Review by Mor Fleisher-Leach
When I was in high school Amoeba Music -- a Bay Area-based record store – opened its doors in Los Angeles. I was sixteen and living in the nearby bubble of Orange County. The only records I had bought prior to the store's opening were ordered from the Bomp! mail order catalog. I hitched a ride to LA with my uncle who was visiting from out-of-town. He went straight for the classical section; I got a Flamin’ Groovies record.

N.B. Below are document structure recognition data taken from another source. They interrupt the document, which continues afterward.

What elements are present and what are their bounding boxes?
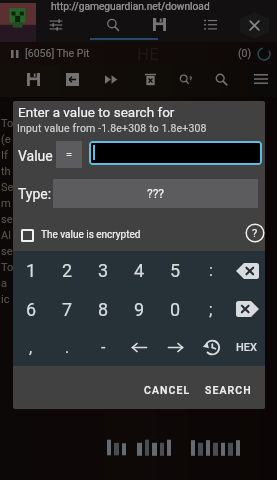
staticText: ic [1,293,10,306]
button[interactable]: 3 [85,251,121,290]
staticText: The value is encrypted [41,229,141,241]
staticText: : [209,261,213,280]
staticText: = [66,148,73,161]
button[interactable]: Delete [229,290,265,328]
staticText: 1 [26,260,37,281]
button[interactable]: Tool 3 [100,68,122,90]
staticText: ??? [147,187,165,201]
button[interactable]: : [193,251,229,290]
staticText: 4 [134,260,145,281]
staticText: , [29,338,33,357]
button[interactable]: 7 [49,290,85,328]
staticText: [6056] The Pit [25,47,90,59]
staticText: - [101,338,106,357]
button[interactable]: ; [193,290,229,328]
staticText: CANCEL [144,384,191,396]
staticText: ? [252,227,258,240]
staticText: 5 [170,260,181,281]
staticText: Value [18,148,53,164]
staticText: 8 [98,299,109,320]
button[interactable]: Tool 6 [210,68,232,90]
button[interactable]: Help [245,223,265,243]
staticText: se [1,213,13,226]
staticText: th [1,165,11,178]
staticText: (0) [238,47,252,59]
staticText: 7 [62,299,73,320]
button[interactable]: History [193,328,229,366]
staticText: a [1,277,7,290]
button[interactable]: Menu [249,67,273,91]
staticText: SEARCH [205,384,252,396]
staticText: Enter a value to search for [18,104,175,120]
button[interactable]: Tool 1 [22,68,44,90]
staticText: (e [1,133,11,146]
staticText: HEX [236,341,258,354]
button[interactable]: Move right [157,328,193,366]
staticText: To [1,117,14,130]
staticText: Al [1,229,11,242]
button[interactable]: 5 [157,251,193,290]
button[interactable]: 0 [157,290,193,328]
button[interactable]: HEX [229,328,265,366]
staticText: HE [137,44,159,64]
button[interactable]: SEARCH [198,377,258,403]
button[interactable]: 4 [121,251,157,290]
other: Move left [131,339,148,356]
staticText: se [1,245,13,258]
staticText: 2 [62,260,73,281]
staticText: . [65,338,70,357]
button[interactable]: The value is encrypted [21,225,141,245]
button[interactable]: 1 [13,251,49,290]
button[interactable]: Tool 2 [61,68,83,90]
staticText: Se [1,181,14,194]
button[interactable]: , [13,328,49,366]
button[interactable]: 9 [121,290,157,328]
staticText: If [1,149,8,162]
button[interactable]: 2 [49,251,85,290]
button[interactable]: Tool 4 [139,68,161,90]
staticText: 0 [170,299,181,320]
staticText: Input value from -1.8e+308 to 1.8e+308 [17,122,207,134]
staticText: 6 [26,299,37,320]
button[interactable]: = [56,141,82,168]
staticText: 3 [98,260,109,281]
other: History [203,339,220,356]
staticText: Type: [18,186,52,202]
button[interactable]: CANCEL [137,377,197,403]
button[interactable]: Move left [121,328,157,366]
staticText: m [1,197,11,210]
button[interactable]: Backspace [229,251,265,290]
button[interactable]: . [49,328,85,366]
button[interactable]: 8 [85,290,121,328]
other: Backspace [236,263,259,279]
staticText: ; [209,300,213,319]
staticText: To [1,261,14,274]
other: Delete [236,301,259,317]
button[interactable]: 6 [13,290,49,328]
other: Move right [167,339,184,356]
button[interactable] [89,141,262,165]
button[interactable]: ??? [53,179,258,208]
button[interactable]: - [85,328,121,366]
staticText: http://gameguardian.net/download [51,1,210,13]
button[interactable]: Tool 5 [174,68,196,90]
staticText: 9 [134,299,145,320]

The Flamin’ Groovies are known and loved as a power-pop band. “Shake Some Action,” after all, is the quintessential power-pop song. However, I fell in love with the Flamin’ Groovies as a rock n’ roll fan, first and foremost; and that is why no other record could ever beat Supersnazz. It’s so rockin’! (Don’t mind my cheese ball ways.) I mean, a Little Richard cover by a white-boy-band from San Fransisco? Rockin’! And the guitar on “Love Have Mercy”? Rockin’! Huey “Piano” Smith’s “Rockin' Pneumonia and the Boogie Woogie Flu”? Boogie woogie rockin’!
The Groovies had this incredible way (much like The Sonics) of taking black blues and rock n’ roll music and performing it with just as much soul and intensity. I think I like their covers more than anything. But, dang, did they ever write the greatest rock n’ roll originals. “Somethin' Else/Pistol Packin' Mama” is one of the best, with its catchy-as-the-best-Kinks-song-you’ll-ever-hear melody, it’s a burner. And “Bam Balam” -- a Big Star-esque, harmonized and minimalized American finger to the man, and (I’d like to think) a love song.
When a record like this, released by Epic Records in 1969, flops big time (so big that it was the Groovies’ first and only major label release), you know it’s good. And when an album like this leads to a career lasting some 25 years, even better.